L'ultimo bagliore del tramonto si spegneva sulle deserte solitudini gelate e, contro l'indistinto colore del cielo, più viva spiccava la massa scura degli abeti che premevano e incalzavano il corso gelato del fiume.
Il vento che sino allora aveva impazzato, strappando dagli alberi la veste gelata che li aveva ricoperti, ora aveva tregua.
Nessun rumore, nessuna voce d'uomo rompeva quel silenzio, e la natura, sempre uguale da che è nato il mondo, dominava incontrastata.

Così inizia Zanna Bianca uno dei più famosi romanzi di Jack London che nacque centotrentasei anni fa – il 12 gennaio 1876 - a San Francisco. Nella mia mente è immediato il collegamento tra Jack London e Zanna Bianca e anche a Il richiamo della foresta, per via dei film visti in tv prima e poi perché, appassionato di quelle storie, ne lessi avidamente i romanzi.

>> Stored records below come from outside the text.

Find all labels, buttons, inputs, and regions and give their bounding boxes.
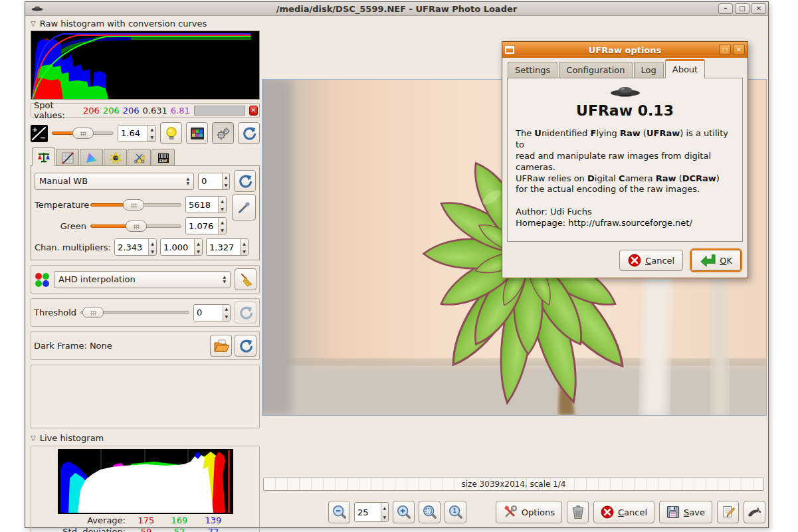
film-clip-button[interactable] xyxy=(186,122,208,144)
threshold-slider-handle[interactable] xyxy=(82,307,104,318)
zoom-100-button[interactable]: 1 xyxy=(445,501,466,523)
raw-histogram-expander[interactable]: ▽ Raw histogram with conversion curves xyxy=(31,18,260,29)
wb-preset-combo[interactable]: Manual WB ▲▼ xyxy=(35,173,194,190)
zoom-percent-spinbox[interactable]: ▲▼ xyxy=(354,502,389,522)
mult-green-input[interactable] xyxy=(161,239,194,255)
spot-values-bar: Spot values: 206 206 206 0.631 6.81 ✕ xyxy=(31,103,260,118)
cancel-button[interactable]: Cancel xyxy=(593,501,654,523)
spot-close-button[interactable]: ✕ xyxy=(249,106,258,116)
exposure-slider-handle[interactable] xyxy=(72,128,94,139)
options-button[interactable]: Options xyxy=(496,501,562,523)
temperature-input[interactable] xyxy=(186,197,218,213)
spin-up-icon[interactable]: ▲ xyxy=(219,197,226,205)
tab-settings[interactable]: Settings xyxy=(508,62,557,78)
temperature-spinbox[interactable]: ▲▼ xyxy=(185,196,227,213)
green-input[interactable] xyxy=(186,218,218,234)
auto-exposure-button[interactable] xyxy=(160,122,182,144)
wb-reset-button[interactable] xyxy=(234,170,256,192)
zoom-in-button[interactable] xyxy=(393,501,415,523)
spin-down-icon[interactable]: ▼ xyxy=(219,226,226,234)
mult-blue-spinbox[interactable]: ▲▼ xyxy=(206,238,249,256)
temperature-slider-handle[interactable] xyxy=(123,199,144,211)
wb-finetune-input[interactable] xyxy=(199,173,222,189)
tab-log[interactable]: Log xyxy=(634,62,664,78)
zoom-percent-input[interactable] xyxy=(355,503,381,521)
spot-ev: 6.81 xyxy=(171,106,190,116)
spin-up-icon[interactable]: ▲ xyxy=(241,239,248,247)
ok-arrow-icon xyxy=(700,253,716,268)
dialog-cancel-button[interactable]: Cancel xyxy=(619,250,683,271)
threshold-input[interactable] xyxy=(194,305,223,321)
spin-down-icon[interactable]: ▼ xyxy=(241,247,248,255)
exposure-reset-button[interactable] xyxy=(238,122,260,144)
dark-frame-reset-button[interactable] xyxy=(235,335,256,357)
ufraw-options-dialog: UFRaw options □ ✕ Settings Configuration… xyxy=(502,41,748,278)
tab-about[interactable]: About xyxy=(665,59,705,78)
spin-up-icon[interactable]: ▲ xyxy=(148,126,155,133)
exposure-slider[interactable] xyxy=(52,127,114,139)
tab-base-curve[interactable] xyxy=(56,149,79,166)
spin-up-icon[interactable]: ▲ xyxy=(223,305,231,313)
live-histogram-expander[interactable]: ▽ Live histogram xyxy=(31,432,260,444)
mult-blue-input[interactable] xyxy=(207,239,240,255)
wb-finetune-spinbox[interactable]: ▲▼ xyxy=(198,173,230,190)
spin-down-icon[interactable]: ▼ xyxy=(195,247,202,255)
green-slider-handle[interactable] xyxy=(126,221,147,232)
dialog-ok-button[interactable]: OK xyxy=(691,250,741,271)
raw-histogram-canvas[interactable] xyxy=(31,31,260,100)
average-blue: 139 xyxy=(196,515,231,525)
save-button[interactable]: Save xyxy=(659,501,712,523)
spin-up-icon[interactable]: ▲ xyxy=(223,173,229,181)
tab-white-balance[interactable] xyxy=(32,147,55,166)
save-as-button[interactable] xyxy=(717,501,739,523)
dialog-tabs: Settings Configuration Log About xyxy=(502,58,748,78)
mult-red-spinbox[interactable]: ▲▼ xyxy=(114,238,157,256)
temperature-slider[interactable] xyxy=(90,199,181,211)
interpolation-combo[interactable]: AHD interpolation ▲▼ xyxy=(54,271,231,288)
denoise-button[interactable] xyxy=(235,268,256,290)
tab-crop[interactable] xyxy=(128,149,151,166)
combo-arrows-icon: ▲▼ xyxy=(219,275,226,284)
spin-up-icon[interactable]: ▲ xyxy=(381,503,388,512)
minimize-button[interactable]: – xyxy=(718,3,733,14)
send-to-gimp-button[interactable] xyxy=(744,501,765,523)
zoom-fit-button[interactable] xyxy=(419,501,441,523)
dark-frame-open-button[interactable] xyxy=(210,335,232,357)
spin-down-icon[interactable]: ▼ xyxy=(223,313,231,321)
live-histogram-canvas[interactable] xyxy=(58,449,233,514)
spin-down-icon[interactable]: ▼ xyxy=(223,181,229,189)
tab-configuration[interactable]: Configuration xyxy=(559,62,632,78)
green-slider[interactable] xyxy=(90,220,181,232)
mult-red-input[interactable] xyxy=(115,239,148,255)
spin-down-icon[interactable]: ▼ xyxy=(149,247,156,255)
dialog-close-button[interactable]: ✕ xyxy=(733,44,745,55)
tab-exif[interactable]: EXIF xyxy=(151,149,175,166)
threshold-slider[interactable] xyxy=(80,306,189,319)
close-button[interactable]: ✕ xyxy=(751,3,766,14)
spin-down-icon[interactable]: ▼ xyxy=(381,512,388,521)
zoom-out-button[interactable] xyxy=(328,501,350,523)
dialog-maximize-button[interactable]: □ xyxy=(719,44,731,55)
titlebar[interactable]: /media/disk/DSC_5599.NEF - UFRaw Photo L… xyxy=(25,2,768,16)
exposure-value-input[interactable] xyxy=(118,126,148,141)
threshold-reset-button[interactable] xyxy=(235,302,256,323)
delete-button[interactable] xyxy=(567,501,589,523)
spin-down-icon[interactable]: ▼ xyxy=(148,133,155,141)
dialog-titlebar[interactable]: UFRaw options □ ✕ xyxy=(502,42,748,58)
svg-text:1: 1 xyxy=(452,507,456,514)
options-gears-button[interactable] xyxy=(212,122,234,144)
tab-color-correction[interactable] xyxy=(104,149,127,166)
spin-down-icon[interactable]: ▼ xyxy=(219,205,226,213)
spin-up-icon[interactable]: ▲ xyxy=(149,239,156,247)
green-spinbox[interactable]: ▲▼ xyxy=(185,217,227,234)
mult-green-spinbox[interactable]: ▲▼ xyxy=(160,238,203,256)
color-wheel-icon xyxy=(110,152,122,164)
spin-up-icon[interactable]: ▲ xyxy=(219,218,226,226)
threshold-spinbox[interactable]: ▲▼ xyxy=(193,304,231,321)
spot-wb-button[interactable] xyxy=(232,194,256,221)
spot-color-swatch xyxy=(194,106,245,116)
tab-color-management[interactable] xyxy=(80,149,103,166)
exposure-spinbox[interactable]: ▲▼ xyxy=(118,125,156,142)
maximize-button[interactable]: □ xyxy=(735,3,749,14)
spin-up-icon[interactable]: ▲ xyxy=(195,239,202,247)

Jack London (pseudonimo di John Griffith Chaney London) era figlio illegittimo di un astrologo ambulante, tale William Henry Chaney, e di Flora Wellman figlia di un ricco inventore dell'Ohio, che dopo otto mesi dalla nascita di Jack si spostò con John London, contadino vedovo con due figli, che, difatti, divenne suo padre. L'essere figlio di un ambulante, per di più figlio illegittimo, l'esser passato da un padre all'altro segnò molto la sua esistenza tanto che tutta la sua vita fu all'insegna del vagabondare e svolse i lavori più vari: lavandaio, agente di assicurazioni, pescatore, cercatore d'oro... Una vita avventurosa, insomma, come avventurose sono le storie di cui narra. Come cercatore d'oro partì, nel 1897, alla grande corsa d'oro del Klondike e fu proprio lì che nacquero i suoi primi testi di successo. Il richiamo della foresta – suo primo romanzo – venne pubblicato nel 1903 ed ebbe un successo enorme tanto che Jack London decise di dedicarsi solo alla scrittura. Seguirono Zanna Bianca nel 1906, Il tallone di ferro nel 1908 e Martin Eden nel 1909. Morì nel novembre del 1916, a soli quarant'anni, probabilmente per un'overdose.

Il fascino esercitato da Jack London sulla cultura successiva è stato enorme: fra tutti ricordo che London era uno degli autori preferiti di Christopher McCandless, il giovane americano che dopo la laurea abbandonò tutto e andò a vivere nelle terre selvagge dell'Alaska.